Processing End of Life
Psalms 116:8-9
For you have delivered my soul from death,
my eyes from tears,
my feet from stumbling; I will walk before the Lord
in the land of the living.
Psalms 116:15
Precious in the sight of the Lord
is the death of his saints.
I was so relieved when I read those first two verses and felt confidence in God’s desire to rescue me from my cancer. Like David, I wanted to “walk before God in the land of the living”! Then just a few shorts verses down I was startled to read “Precious in the sight of the LORD is the death of his saints.” How can I reconcile this dichotomy of God delivering his children from harm but death being precious to him.
Death is something that our western culture does a lot to shun and avoid. I remember growing up near our small-town nursing home and seeing people spend their last days there and thinking how sad and isolated the process seemed. These facilities have become the norm for end-of-life care, because it isn’t fun or glamorous to help someone through their transition from earth to heaven.
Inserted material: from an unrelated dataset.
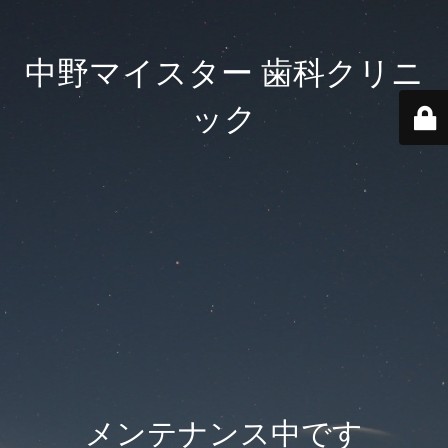
中野マイスター 歯科クリニ
ック
メンテナンス中です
Growing up, my dad and my brother Ben rotated multiple nights a week walking across the road to my grandparents' house to care for my grandpa in his home. My Grandpa had Parkinson’s disease and needed help getting up at night. Their sacrificial, serving love was a special gift that I felt privileged to watch. It reminded me of two specific instructions given to all of us in Scripture:
Acts 20:35 In all things I have shown you that by working hard in this way we must help the weak and remember the words of the Lord Jesus, how he himself said, ‘It is more blessed to give than to receive.’
1 John 3:17-18 But if anyone has the world's goods and sees his brother in need, yet closes his heart against him, how does God's love abide in him? Little children, let us not love in word or talk but in deed and in truth.
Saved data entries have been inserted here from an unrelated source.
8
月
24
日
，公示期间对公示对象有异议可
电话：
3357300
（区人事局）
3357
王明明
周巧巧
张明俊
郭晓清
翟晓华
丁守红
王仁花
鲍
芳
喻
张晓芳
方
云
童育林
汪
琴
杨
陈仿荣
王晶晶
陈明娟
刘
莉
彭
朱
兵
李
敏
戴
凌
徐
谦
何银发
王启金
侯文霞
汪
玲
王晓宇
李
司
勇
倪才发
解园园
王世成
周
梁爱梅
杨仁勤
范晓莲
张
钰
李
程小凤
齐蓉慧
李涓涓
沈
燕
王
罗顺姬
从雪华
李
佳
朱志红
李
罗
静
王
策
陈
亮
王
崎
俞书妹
As image bearers of Christ, we are called to reflect the love and care Christ has for us, to those around us and our family members in particular! (1 Timothy 5:8) I hope to be able to care for my parents in their home when the time comes. Knowing that my heavenly Father is preparing a place for me, because he wants to be with me, encourages me to love in this same way. Everyone deserves to feel loved and cared for in their final hours as much and the precious moments when they came into this world.
John 14:3 And if I go and prepare a place for you, I will come again and will take you to myself, that where I am you may be also.
My Uncle Steve passed away from cancer three years ago. Steve was a hardworking, sarcastic, and fun person to be around! He was not married and did not have any children, so his siblings walked with him through his end-of-life battle with cancer. When I was talking with my Aunt Patty (Steve’s sister) about what it was like being with him in his final hours she said,
“Steve asked me if I would just put my arms around him while we waited for the ambulance.” His body was shutting down and transitioning to heaven, and he just wanted to be held.
I think everybody in their lifetime will be called on to snuggle someone tightly as they're leaving. To have to step into that situation that is a little awkward (snuggling my brother). But you throw down everything because THEIR need is so great.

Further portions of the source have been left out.